Au printemps les fleurs,
À l’été le coucou
À l’automne les feuilles rouges.
Ryōkan (1758-1831)
Le Japon, l’art d’aimer ce qui passe : mono no aware
Au Japon, la beauté réside dans ce qui ne dure pas. Les fleurs de cerisier, admirées parce qu’elles tombent vite, symbolisent le mono no aware, cette émotion douce devant la fragilité des choses. C’est une forme de tendresse envers le temps qui file : tout ce qui existe pourrait ne pas être, et c’est précisément ce qui le rend si beau.
« L’esprit d’aware on le trouve dans les sentiments qu’inspirent le soleil du matin, de printemps et de la tristesse qui nous envahit les soirs d’automne. Son sens originel, cependant, est celui de mélancolie douce qui peut se transformer en véritable chagrin. »
Shin'ichi Hisamatsu (1889-1980) philosophe et écrivain
La joie selon Charles Pépin : la grâce d’être là
Le philosophe Charles Pépin dit qu’il faut « se réjouir de la chance d’être vivant ». Pour lui, comme pour les Japonais, la vraie joie ne vient pas de l’accumulation, mais de la conscience. Un repas partagé, un sourire, un silence - chacun de ces moments est une grâce discrète, une existence fragile à laquelle dire merci.
Un Noël wabi-sabi : la beauté imparfaite
Dans l’esprit japonais du wabi-sabi, la beauté n’est pas dans la perfection, mais dans la simplicité et la sincérité. Un repas un peu chaotique, un sapin bancal, des éclats de rire, des larmes… tout cela fait partie de la vie réelle, pas idéalisée. Et c’est justement cette imperfection qui rend ces moments uniques, vivants, profondément humains.
L’impermanence comme sagesse : mujō
Les Japonais parlent de mujō, l’impermanence : tout change, tout passe. À Noël, ce principe prend une résonance particulière. Les enfants grandissent, certains visages disparaissent, les traditions évoluent. Mais au lieu de s’en attrister, on peut y voir une raison de savourer encore plus intensément ce qui est là, maintenant.

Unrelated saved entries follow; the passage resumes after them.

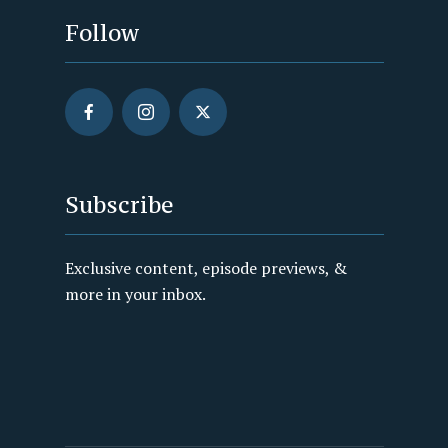
Follow
Subscribe
Exclusive content, episode previews, &
more in your inbox.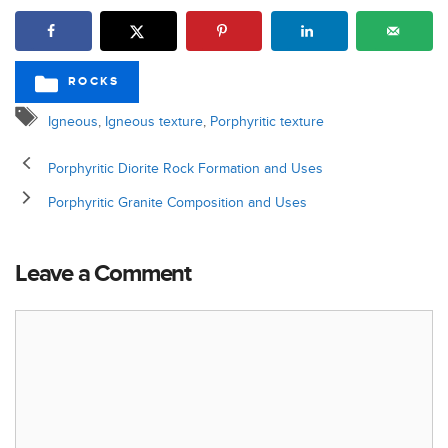
ROCKS
CATEGORIES
Tags
Igneous
,
Igneous texture
,
Porphyritic texture
Porphyritic Diorite Rock Formation and Uses
Porphyritic Granite Composition and Uses
Leave a Comment
Comment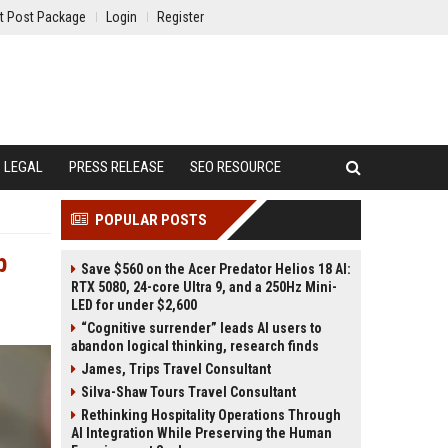
t Post Package
Login
Register
LEGAL
PRESS RELEASE
SEO RESOURCE
POPULAR POSTS
p
Save $560 on the Acer Predator Helios 18 AI:
RTX 5080, 24-core Ultra 9, and a 250Hz Mini-
LED for under $2,600
“Cognitive surrender” leads AI users to
abandon logical thinking, research finds
James, Trips Travel Consultant
Silva-Shaw Tours Travel Consultant
Rethinking Hospitality Operations Through
AI Integration While Preserving the Human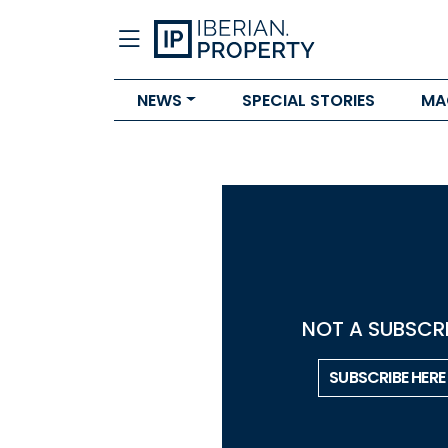
NEWS
SPECIAL STORIES
MA
NOT A SUBSCRI
SUBSCRIBE HERE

« L’accent mis par le bouddhisme sur l’évanescence du monde a une influence capitale sur toute la littérature japonaise. Cette identification avec la nature se retrouve dans le fait que le memento mori japonais n’est pas un crâne grimaçant mais l’image évocatrice de fleurs qui se fanent, des feuilles d’automne qui jaunissent, rappelant que tout ce qui est beau ne dure pas. »
extrait « La vie de cour dans l'ancien Japon au temps du Prince Genji » d’Ivan Morris
Le vrai cadeau

Et si le plus beau cadeau de Noël n’était pas sous le sapin, mais dans le moment lui-même ?

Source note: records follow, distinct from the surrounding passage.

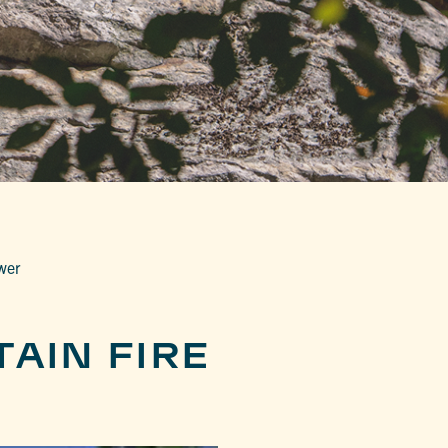
wer
AIN FIRE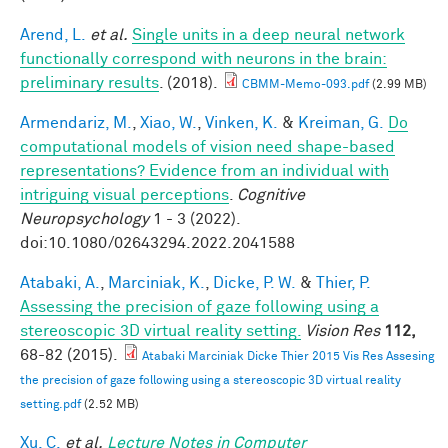
Arend, L.
et al.
Single units in a deep neural network
functionally correspond with neurons in the brain:
preliminary results
. (2018).
CBMM-Memo-093.pdf
(2.99 MB)
Armendariz, M.
,
Xiao, W.
,
Vinken, K.
&
Kreiman, G.
Do
computational models of vision need shape-based
representations? Evidence from an individual with
intriguing visual perceptions
.
Cognitive
Neuropsychology
1 - 3 (2022).
doi:10.1080/02643294.2022.2041588
Atabaki, A.
,
Marciniak, K.
,
Dicke, P. W.
&
Thier, P.
Assessing the precision of gaze following using a
stereoscopic 3D virtual reality setting.
Vision Res
112,
68-82 (2015).
Atabaki Marciniak Dicke Thier 2015 Vis Res Assesing
the precision of gaze following using a stereoscopic 3D virtual reality
setting.pdf
(2.52 MB)
Xu, C.
et al.
Lecture Notes in Computer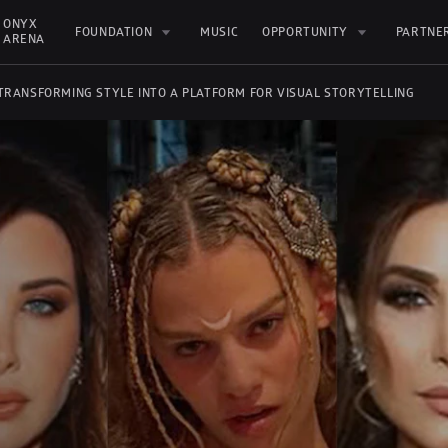
ONYX 
FOUNDATION
MUSIC
OPPORTUNITY
PARTNE
ARENA
 TRANSFORMING STYLE INTO A PLATFORM FOR VISUAL STORYTELLING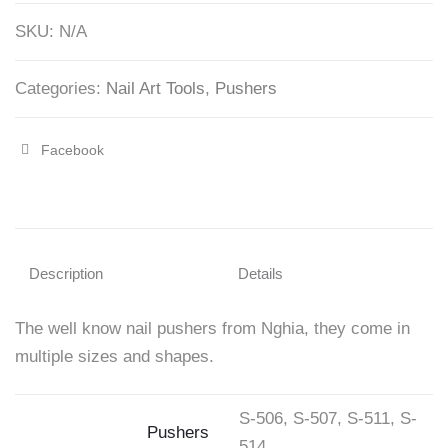
quantity
SKU:
N/A
Categories:
Nail Art Tools
,
Pushers
Facebook
Share
"Cuticle
Pushers
–
Description
Details
Nghia"
The well know nail pushers from Nghia, they come in
on
multiple sizes and shapes.
Facebook
S-506, S-507, S-511, S-
Pushers
514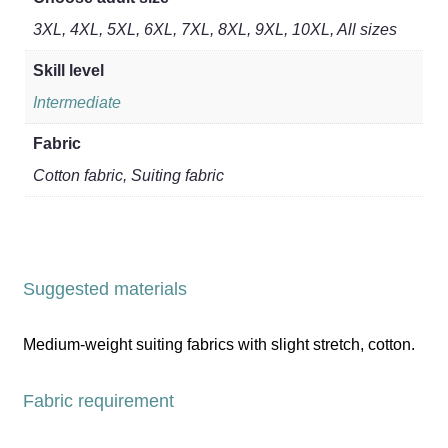
3XL, 4XL, 5XL, 6XL, 7XL, 8XL, 9XL, 10XL, All sizes
Skill level
Intermediate
Fabric
Cotton fabric, Suiting fabric
Suggested materials
Medium-weight suiting fabrics with slight stretch, cotton.
Fabric requirement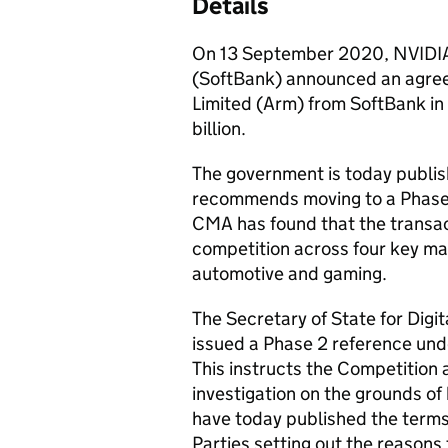
Details
On 13 September 2020, NVIDIA
(SoftBank) announced an agree
Limited (Arm) from SoftBank in
billion.
The government is today publis
recommends moving to a Phase 
CMA has found that the transact
competition across four key mar
automotive and gaming.
The Secretary of State for Digi
issued a Phase 2 reference und
This instructs the Competition 
investigation on the grounds of
have today published the terms 
Parties setting out the reasons 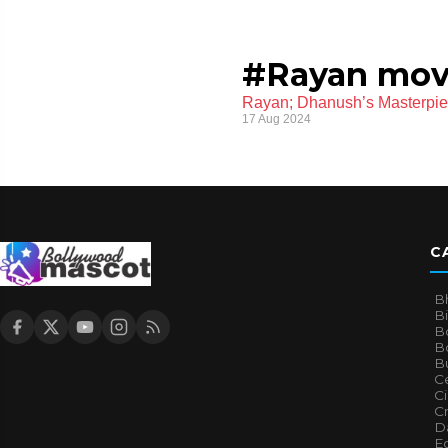
#Rayan mov
Rayan; Dhanush’s Masterpi
17 Aug 2024
C
B
B
B
Bo
B
Ce
C
Cr
Da
E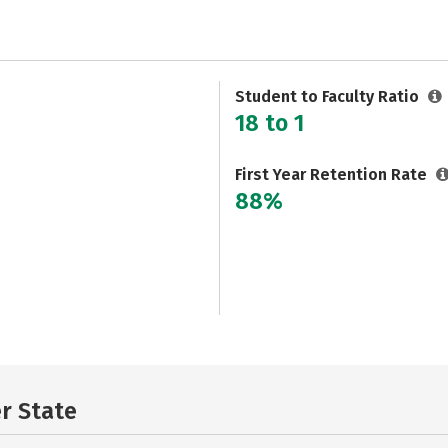
Student to Faculty Ratio
18 to 1
First Year Retention Rate
88%
er State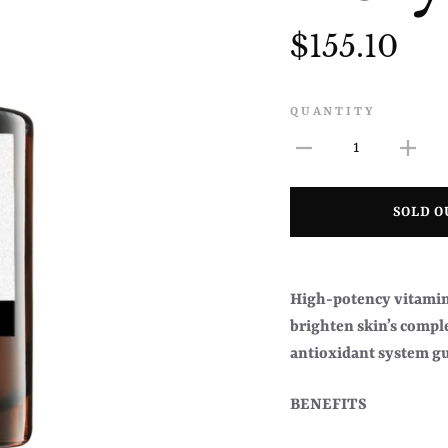
$155.10
QUANTITY
1
SOLD O
High-potency vitamin 
brighten skin’s compl
antioxidant system gu
BENEFITS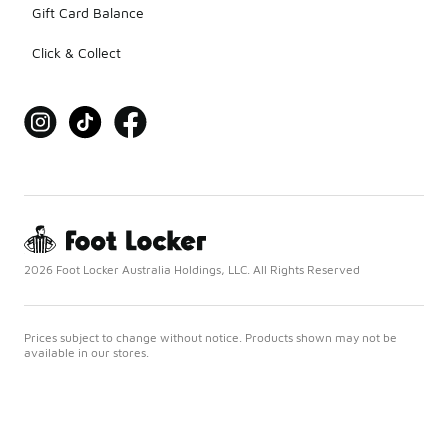
Gift Card Balance
Click & Collect
2026 Foot Locker Australia Holdings, LLC. All Rights Reserved
Prices subject to change without notice. Products shown may not be
available in our stores.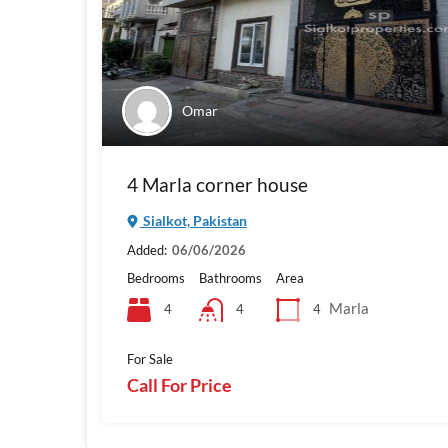
Omar
4 Marla corner house
Sialkot, Pakistan
Added:
06/06/2026
Bedrooms
Bathrooms
Area
Marla
4
4
4
For Sale
Call For Price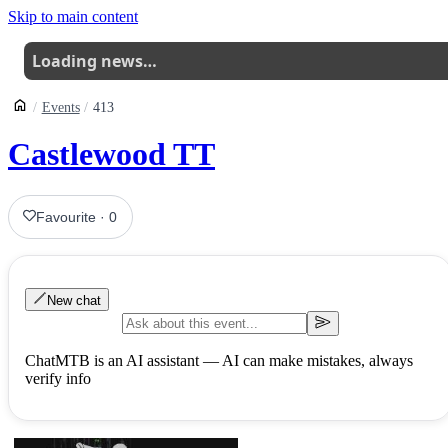
Skip to main content
Loading news…
Events
413
Castlewood TT
Favourite
·
0
New chat
ChatMTB is an AI assistant — AI can make mistakes, always
verify info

Cette présence au monde proche de la pratique zen de la pleine conscience (ichigo ichie « une fois, une rencontre »), où chaque geste, chaque rencontre, chaque instant est vécu comme unique comme le conseille le maître de thé Ii Naosuke (1815-1860) dans « Ichi-e shū » "Recueil de l’unique rencontre » :
« Le mot ichi.e, l’unique rencontre, est lourd de signification. C’est dire que, même si d’autres rencontres peuvent avoir lieu ultérieurement avec le même hôte et les mêmes invités, la rencontre d’aujourd’hui autour du thé ne se répétera jamais. Il s’agit donc de l’unique rencontre pour l’unique fois de sa vie. »
extrait « Comme la lune au milieu de l’eau » de Yoko Orimo, édition Le Prunier Sully
L’instant n’est pas à consommer, mais à habiter dans ce rire, cette main serrée, cette lumière qui vacille sur les visages aimés. Et le présent n’a pas besoin d’être chargé de l’ombre du futur. Ce qui nous fait comprendre Hirayama, incarné par le célèbre acteur Koji Yakusho, dans le magnifique film « Perfect day » de Wim Wenders lorsqu’il prononce cette phrase clé « Ima wa ima, kondo wa kondo »

L’instant présent, apprenons donc à le voir, à le ressentir, à l’aimer avec des yeux un peu plus… japonais.